Le for du lieu de la prestation caractéristique en présence de plusieurs prestations non-monétaires

ATF 145 III 190 | TF, 13.03.2019, 4A_444/2018*

En présence de plusieurs prestations contractuelles caractéristiques, les tribunaux des différents lieux d’exécution de ces prestations sont en principe compétents à raison du lieu pour statuer sur les actions découlant du contrat. Il n’est pas utile de rechercher avec quel lieu le contrat a les liens les plus étroits. Le Tribunal fédéral ne tranche pas si en présence de tels fors multiples, il convient d’agir exclusivement au for de la prestation litigieuse .

 Faits

Une société construit une station-service dans le canton de Berne. Elle confie la direction des travaux et d’autres tâches à une entreprise spécialisée en la matière.

Pendant les travaux, un incendie se déclare sur le site. Or, aucune assurance immobilière n’a été conclue pour les travaux en cours.

Le maître d’ouvrage agit en responsabilité contre la société chargée de la direction des travaux auprès du Tribunal de commerce du canton de Berne, au motif que la conclusion d’une assurance immobilière aurait incombé à la défenderesse.

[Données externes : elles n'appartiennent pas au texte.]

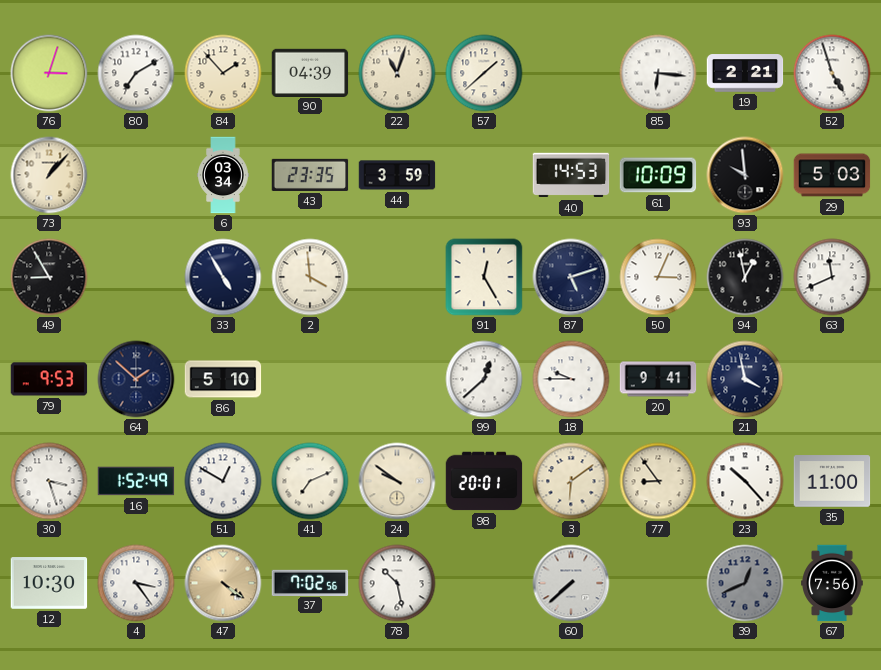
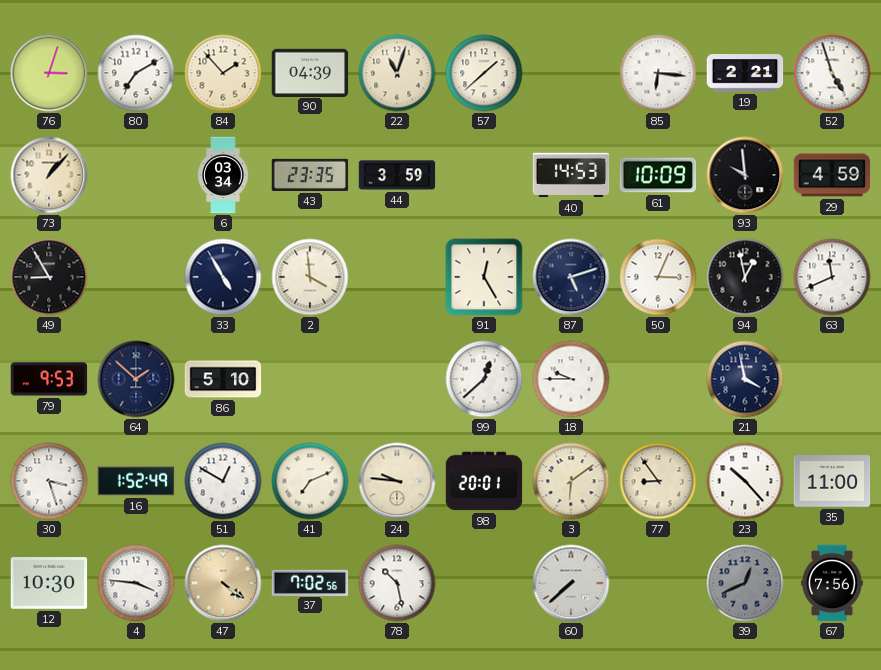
29: 5:03 -> 4:59
20: 9:41 -> none
24: 9:51 -> 9:46
4: 3:24 -> 3:46
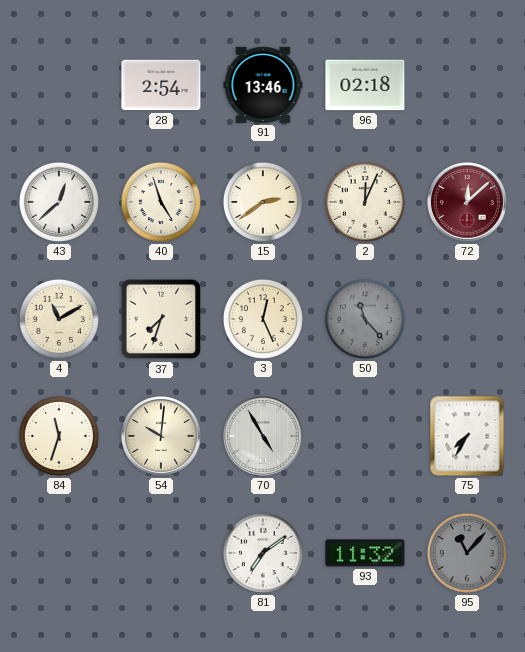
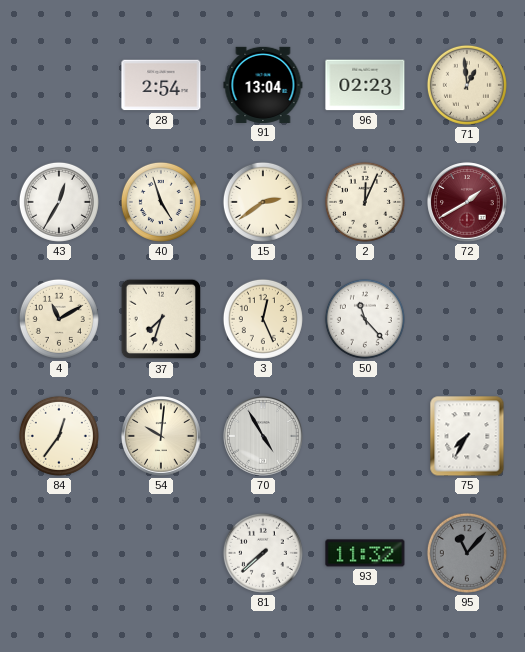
91: 13:46 -> 13:04
96: 02:18 -> 02:23
71: none -> 12:59
43: 12:38 -> 12:35
72: 12:08 -> 1:40
50 dial: grey -> white
84: 11:33 -> 12:36
81: 7:09 -> 7:38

Sur demande de la défenderesse, le Tribunal de commerce limite la procédure (art. 125 CPC) à la question du for. Par décision incidente (art. 237 CPC), il se déclare compétent à raison du lieu et entre en matière sur le fond.

La société chargée de la direction des travaux forme recours auprès du Tribunal fédéral contre cette décision incidente. Le Tribunal fédéral est ainsi appelé à préciser la notion de « lieu de la prestation caractéristique » au sens de l’art. 31 CPC.

Droit

Aux termes de l’art. 31 CPC, parmi d’autres, le tribunal du lieu où la prestation caractéristique doit être exécutée est compétent pour statuer sur les actions découlant d’un contrat. En présence d’un élément d’extranéité, l’art. 113 LDIP prévoit un régime similaire. L’art. 117 LDIP relatif au droit applicable précise quelle est la prestation caractéristique dans un certain nombre de contrats. Dans le mandat, le contrat d’entreprise et d’autres contrats de prestation de service, il s’agit de la prestation de service (art. 117 al. 3 let. c LDIP). La notion de prestation caractéristique est la même à l’art. 31 CPC.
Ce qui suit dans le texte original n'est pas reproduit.